● Supplied material:

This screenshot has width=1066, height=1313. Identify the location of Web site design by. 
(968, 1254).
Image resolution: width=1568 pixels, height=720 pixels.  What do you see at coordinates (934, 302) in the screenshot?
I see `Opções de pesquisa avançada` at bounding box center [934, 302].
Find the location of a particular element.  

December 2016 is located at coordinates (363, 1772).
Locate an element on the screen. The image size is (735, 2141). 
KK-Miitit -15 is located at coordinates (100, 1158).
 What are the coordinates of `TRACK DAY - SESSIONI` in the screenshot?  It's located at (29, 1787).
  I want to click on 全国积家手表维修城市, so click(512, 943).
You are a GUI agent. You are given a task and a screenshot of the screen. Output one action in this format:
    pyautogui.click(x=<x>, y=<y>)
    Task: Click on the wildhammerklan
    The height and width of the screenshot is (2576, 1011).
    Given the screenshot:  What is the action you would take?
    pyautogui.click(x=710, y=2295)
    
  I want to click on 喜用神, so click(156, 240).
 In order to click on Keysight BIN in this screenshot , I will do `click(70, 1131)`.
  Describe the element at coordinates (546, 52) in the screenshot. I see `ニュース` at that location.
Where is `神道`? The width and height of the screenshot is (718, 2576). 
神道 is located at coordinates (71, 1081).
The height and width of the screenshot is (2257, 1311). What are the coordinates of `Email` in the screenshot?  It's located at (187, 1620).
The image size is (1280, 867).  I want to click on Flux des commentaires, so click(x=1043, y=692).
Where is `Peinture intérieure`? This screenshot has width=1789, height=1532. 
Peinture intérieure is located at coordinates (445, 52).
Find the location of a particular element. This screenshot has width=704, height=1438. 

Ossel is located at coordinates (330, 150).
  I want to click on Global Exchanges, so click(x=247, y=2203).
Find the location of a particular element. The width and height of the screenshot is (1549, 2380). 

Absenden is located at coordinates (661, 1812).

● Try it:
Exactly as they appear above, output the lines of the data from the first through the one that contains "pyautogui.click(x=<x>, y=<y>)", and only those lines.

● Task answer:
This screenshot has width=1066, height=1313. Identify the location of Web site design by. 
(968, 1254).
Image resolution: width=1568 pixels, height=720 pixels.  What do you see at coordinates (934, 302) in the screenshot?
I see `Opções de pesquisa avançada` at bounding box center [934, 302].
Find the location of a particular element.  

December 2016 is located at coordinates (363, 1772).
Locate an element on the screen. The image size is (735, 2141). 
KK-Miitit -15 is located at coordinates (100, 1158).
 What are the coordinates of `TRACK DAY - SESSIONI` in the screenshot?  It's located at (29, 1787).
  I want to click on 全国积家手表维修城市, so click(512, 943).
You are a GUI agent. You are given a task and a screenshot of the screen. Output one action in this format:
    pyautogui.click(x=<x>, y=<y>)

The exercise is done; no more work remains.